|Date: ||Wed, 11 Jul 2007 22:17:12 -0600|
|Reply-To: ||Alan Churchill <savian001@GMAIL.COM>|
|Sender: ||"SAS(r) Discussion" <SAS-L@LISTSERV.UGA.EDU>|
|From: ||Alan Churchill <savian001@GMAIL.COM>|
|Subject: ||Re: Jobs that won't die|
|Content-Type: ||text/plain; charset="iso-8859-1"|
This issue came up at a client site recently. What I suggested is that I
make an EG add-in (think a button with a skull on it) that would call a web
service on the server and that service could kill the processes. The server
would be protected and the server admins could write the scripts necessary
to kill processes. I think it is feasible to go this route.
On Windows Server, use the sysinternals library to do the same thing as a
kill does on Unix. Regardless, the process can be automated IMO. Care would
need to be taken that the correct process is identified, that only the
intended application could call the service, etc.

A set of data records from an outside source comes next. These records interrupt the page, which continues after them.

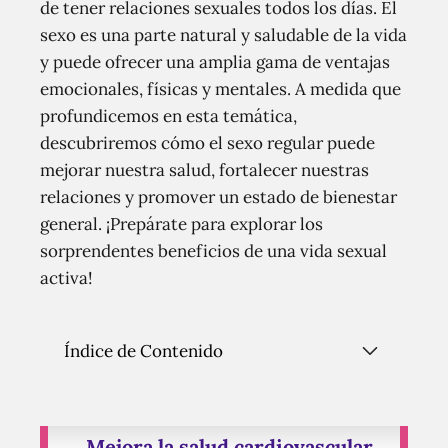
de tener relaciones sexuales todos los días. El
sexo es una parte natural y saludable de la vida
y puede ofrecer una amplia gama de ventajas
emocionales, físicas y mentales. A medida que
profundicemos en esta temática,
descubriremos cómo el sexo regular puede
mejorar nuestra salud, fortalecer nuestras
relaciones y promover un estado de bienestar
general. ¡Prepárate para explorar los
sorprendentes beneficios de una vida sexual
activa!
Índice de Contenido
Mejora la salud cardiovascular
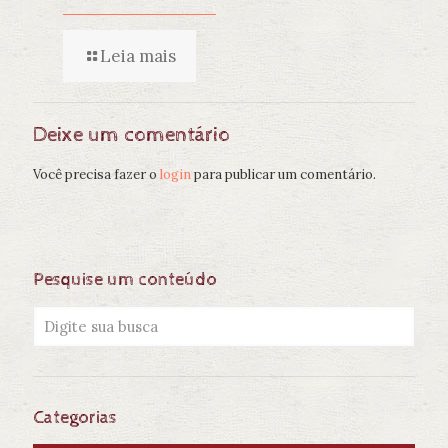
Leia mais
Deixe um comentário
Você precisa fazer o
login
para publicar um comentário.
Pesquise um conteúdo
Categorias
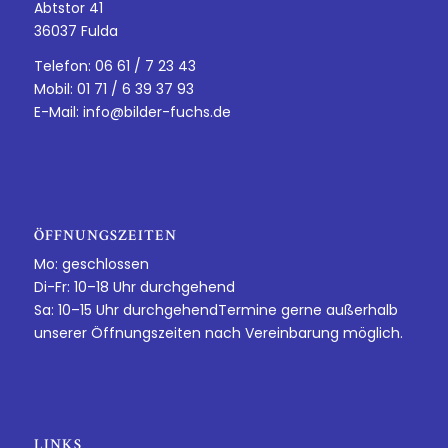
Abtstor 41
36037 Fulda
Telefon: 06 61 / 7 23 43
Mobil: 01 71 / 6 39 37 93
E-Mail:
info@bilder-fuchs.de
ÖFFNUNGSZEITEN
Mo: geschlossen
Di-Fr: 10–18 Uhr durchgehend
Sa: 10–15 Uhr durchgehendTermine gerne außerhalb
unserer Öffnungszeiten nach Vereinbarung möglich.
LINKS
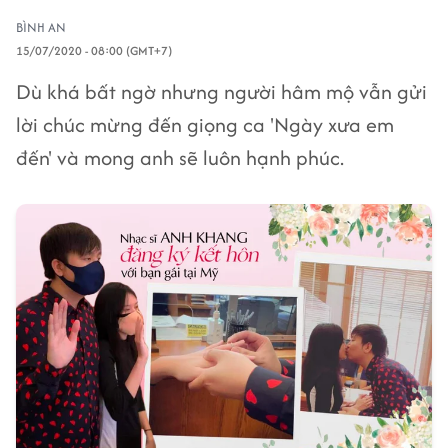
BÌNH AN
15/07/2020 - 08:00 (GMT+7)
Dù khá bất ngờ nhưng người hâm mộ vẫn gửi
lời chúc mừng đến giọng ca 'Ngày xưa em
đến' và mong anh sẽ luôn hạnh phúc.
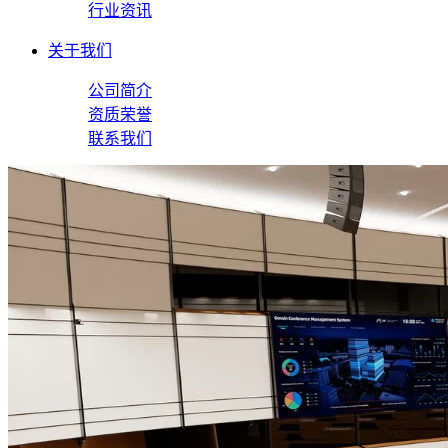
行业资讯
关于我们
公司简介
资质荣誉
联系我们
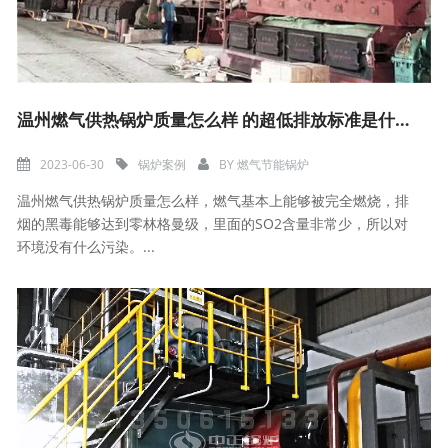
温州燃气供热锅炉质量怎么样 的超低排放标准是什么？
2023-06-30
锅炉案例
BY
燃气节能锅炉
温州燃气供热锅炉质量怎么样，燃气基本上能够被完全燃烧，排
烟的黑毒能够达到零林格曼级，里面的SO2含量非常少，所以对
环境没有什么污染。...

Savian "Bridging SAS and Microsoft Technologies"
From: SAS(r) Discussion [mailto:SAS-L@LISTSERV.UGA.EDU] On Behalf Of David
Sent: Wednesday, July 11, 2007 9:06 PM
Subject: Jobs that won't die
You know the drill - kill the desktop SAS session, then really kill it
from the task list, then log on to Unix, find the offending process
and kill -9 it, then phone the Oracle DBA and get them to terminate
the database process...
I'm using three out-of-band processes (the task manager, telnet and
the good old fashioned telephone to kill the respective processes.
Why can't someone invent an out of band process that goes directly
from SAS or EG to the server? (This isn't the eighties, out PC's can
multi-task!) How hard would it be for the client to send a kill
signal to the server?
And why on earth does the Unix SAS Server process not respond promptly/
properly to SIGTERM? Why do we have to resort to kill -9?
And forget trying to kill anything on an NT server (just pray that
some zombie process doesn't keep a lock on critical files). Why can't
SAS play nicely and clean up after itself?
It's enough to make me want to give up and go home for the day.